Commento biblico dell'espositore (Nicoll)
Filemone 1:12-14
Capitolo 5
Filemone 1:12 (RV)
I tratti caratteristici dell'Epistola sono tutti incarnati in questi versetti. Essi espongono, nel modo più sorprendente, il rapporto del cristianesimo con la schiavitù e con altri mali sociali. Offrono uno squisito esempio della cortese delicatezza e tatto dell'intervento dell'Apostolo a favore di Onesimo; e attraverso di loro traspaiono, come attraverso un mezzo semitrasparente, adombramenti e accenni luccicanti delle più grandi verità del cristianesimo.
I. Il primo punto da notare è quel passo decisivo di rimandare indietro lo schiavo fuggitivo. Non molti anni fa la coscienza dell'Inghilterra fu scossa perché il governo dell'epoca inviò una circolare con le istruzioni per i capitani delle navi da guerra, sui cui ponti gli schiavi fuggiaschi cercavano asilo, di restituirli ai loro "proprietari". Qui un Apostolo fa la stessa cosa: sembra schierarsi con l'oppressore, e scacciare l'oppresso dall'unico rifugio lasciatogli, le stesse corna dell'altare.
Ancora più straordinario, ecco il fuggiasco che torna volontariamente indietro, percorrendo tutta la strada stanca da Roma a Colosse per rimettere il collo ancora una volta sotto il giogo. Entrambi gli uomini agivano per motivi cristiani e pensavano di fare un semplice dovere cristiano.
Allora il cristianesimo sanziona la schiavitù? Certamente no; i suoi principi lo tagliano alle radici. Un vangelo, il cui punto di partenza è che tutti gli uomini stiano sullo stesso piano, in quanto amati dall'unico Signore, e redenti dall'unica croce, non può avere posto per una tale istituzione. Una religione che attribuisce la massima importanza alla terribile prerogativa della libertà dell'uomo, perché insiste sulla responsabilità individuale di ogni uomo verso Dio, non può fare i conti con un sistema che trasforma gli uomini in beni mobili.

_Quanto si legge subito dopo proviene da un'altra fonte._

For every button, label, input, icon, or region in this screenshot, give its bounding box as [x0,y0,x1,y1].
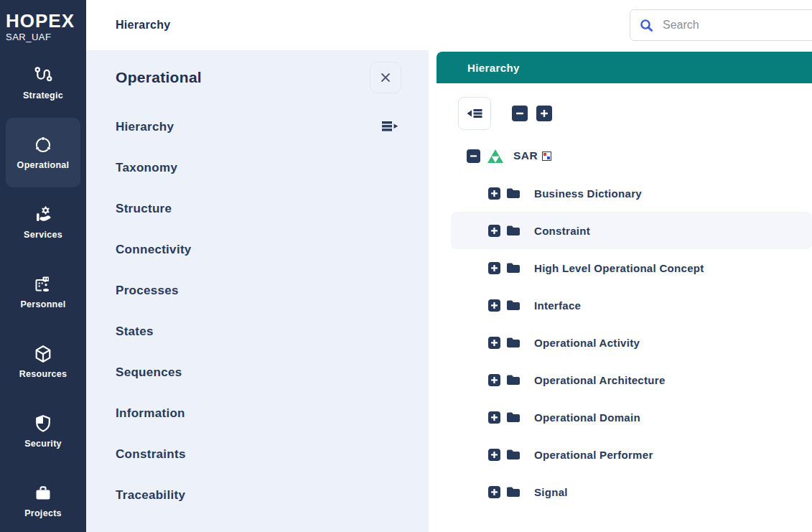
hand-gear-icon [32,205,54,225]
search-icon [639,18,654,33]
tree-node-label[interactable]: Operational Activity [534,337,640,349]
expand-node-icon[interactable] [488,225,500,237]
tree-node-operational-activity[interactable]: Operational Activity [451,324,812,361]
tree-node-interface[interactable]: Interface [451,286,812,324]
expand-node-icon[interactable] [488,449,500,461]
menu-item-taxonomy[interactable]: Taxonomy [86,147,429,188]
expand-node-icon[interactable] [488,337,500,349]
tree-node-label[interactable]: Constraint [534,225,590,237]
tree-node-label[interactable]: High Level Operational Concept [534,262,704,274]
sidebar-nav: Strategic [0,48,86,532]
expand-node-icon[interactable] [488,299,500,312]
sidebar-item-label: Operational [17,160,70,170]
menu-item-label: Processes [116,284,179,298]
route-icon [32,65,54,85]
folder-icon [505,373,521,386]
close-icon [378,70,393,85]
minus-icon [515,109,524,118]
expand-node-icon[interactable] [488,187,500,200]
folder-icon [505,448,521,461]
folder-icon [505,485,521,498]
menu-item-traceability[interactable]: Traceability [86,475,429,515]
content-area: Operational Hierarchy [86,50,812,532]
folder-icon [505,187,521,200]
tree-node-label[interactable]: Operational Architecture [534,374,666,386]
expand-all-button[interactable] [536,106,552,121]
logo-subtitle: SAR_UAF [6,32,80,42]
tree-node-operational-domain[interactable]: Operational Domain [451,398,812,436]
operational-menu-panel: Operational Hierarchy [86,50,429,532]
model-status-badge-icon [542,151,551,161]
panel-gap [429,50,437,532]
global-search[interactable] [630,9,812,41]
cycle-icon [32,135,54,155]
folder-icon [505,224,521,237]
sidebar-item-label: Resources [19,369,67,379]
menu-item-label: Connectivity [116,243,192,257]
app-root: HOPEX SAR_UAF Strategic [0,0,812,532]
folder-icon [505,336,521,349]
sidebar-item-personnel[interactable]: Personnel [6,257,80,327]
sidebar-item-security[interactable]: Security [6,396,80,466]
open-list-icon[interactable] [381,119,400,135]
tree-node-label[interactable]: Signal [534,486,568,498]
menu-item-label: Traceability [116,488,185,503]
hierarchy-panel-header: Hierarchy [437,52,812,83]
tree-node-business-dictionary[interactable]: Business Dictionary [451,174,812,212]
tree-node-high-level-operational-concept[interactable]: High Level Operational Concept [451,249,812,286]
logo-title: HOPEX [6,11,80,31]
menu-item-sequences[interactable]: Sequences [86,352,429,393]
collapse-tree-button[interactable] [458,97,491,130]
menu-item-connectivity[interactable]: Connectivity [86,229,429,270]
search-input[interactable] [661,18,812,32]
menu-item-states[interactable]: States [86,311,429,352]
expand-node-icon[interactable] [488,486,500,498]
sidebar-item-label: Services [24,230,62,240]
sidebar-item-services[interactable]: Services [6,187,80,257]
building-person-icon [32,274,54,294]
collapse-tree-icon [465,104,484,123]
collapse-all-button[interactable] [512,106,528,121]
sidebar-item-strategic[interactable]: Strategic [6,48,80,118]
tree-node-label[interactable]: Operational Performer [534,449,653,461]
briefcase-icon [32,483,54,503]
menu-panel-title: Operational [116,69,202,86]
sidebar-item-label: Security [24,439,62,449]
menu-item-label: Hierarchy [116,120,174,134]
tree-node-constraint[interactable]: Constraint [451,212,812,249]
expand-node-icon[interactable] [488,411,500,424]
tree-node-label[interactable]: Interface [534,299,581,312]
sidebar-item-projects[interactable]: Projects [6,466,80,532]
menu-item-information[interactable]: Information [86,393,429,434]
menu-item-structure[interactable]: Structure [86,188,429,229]
tree-node-operational-architecture[interactable]: Operational Architecture [451,361,812,398]
menu-item-hierarchy[interactable]: Hierarchy [86,106,429,147]
expand-node-icon[interactable] [488,262,500,274]
shield-icon [32,414,54,434]
tree-node-label[interactable]: Business Dictionary [534,187,642,200]
sidebar-item-resources[interactable]: Resources [6,327,80,396]
page-title: Hierarchy [86,19,171,32]
tree-root-row[interactable]: SAR [451,137,812,174]
menu-item-label: Sequences [116,365,182,380]
tree-root-label[interactable]: SAR [513,149,538,162]
menu-item-processes[interactable]: Processes [86,270,429,311]
tree-node-label[interactable]: Operational Domain [534,411,640,424]
close-panel-button[interactable] [370,62,401,93]
collapse-node-icon[interactable] [467,149,480,163]
hierarchy-tree: SAR Business Dictionary [437,137,812,510]
sidebar: HOPEX SAR_UAF Strategic [0,0,86,532]
cube-icon [32,344,54,364]
menu-item-constraints[interactable]: Constraints [86,434,429,475]
hierarchy-panel-title: Hierarchy [467,62,520,74]
tree-node-operational-performer[interactable]: Operational Performer [451,436,812,473]
sidebar-item-operational[interactable]: Operational [6,118,80,187]
tree-node-signal[interactable]: Signal [451,473,812,510]
folder-icon [505,411,521,424]
hierarchy-panel: Hierarchy [437,52,812,532]
folder-icon [505,299,521,312]
menu-item-label: Taxonomy [116,161,177,175]
model-triangle-icon [487,149,503,163]
expand-node-icon[interactable] [488,374,500,386]
menu-panel-header: Operational [86,62,429,93]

Pertanto il cristianesimo non può che considerare la schiavitù come peccato contro Dio, e come tradimento verso l'uomo. I principi del Vangelo applicati nella coscienza di una nazione distruggono la schiavitù. Storicamente è vero che, man mano che il cristianesimo è cresciuto, la schiavitù è appassita. Ma il Nuovo Testamento non lo condanna mai direttamente, e regolando la condotta dei padroni cristiani, e riconoscendo gli obblighi degli schiavi cristiani, sembra contemplarne la continuazione, ed essere sordo ai sospiri dei prigionieri.
Questo atteggiamento probabilmente non era un atto di politica o una questione di saggezza calcolata da parte dell'Apostolo. Senza dubbio vide che il vangelo portava una grande unità in cui tutte le distinzioni erano fuse, e gioiva nel pensare che "in Cristo Gesù non c'è né vincolo né libertà"; ma è meno certo se si aspettasse che la distinzione scomparisse mai dalla vita reale. Potrebbe aver pensato alla schiavitù come ha pensato al sesso, che il fatto sarebbe rimasto, mentre ancora "siamo tutti uno in Cristo Gesù.
"Non è affatto necessario supporre che gli Apostoli vedessero la piena portata delle verità che dovevano predicare, nel loro rapporto con le condizioni sociali. Furono ispirati a dare i principi alla Chiesa. Rimase per i secoli futuri, sotto la guida divina , per comprendere la portata distruttiva e formativa di questi principi.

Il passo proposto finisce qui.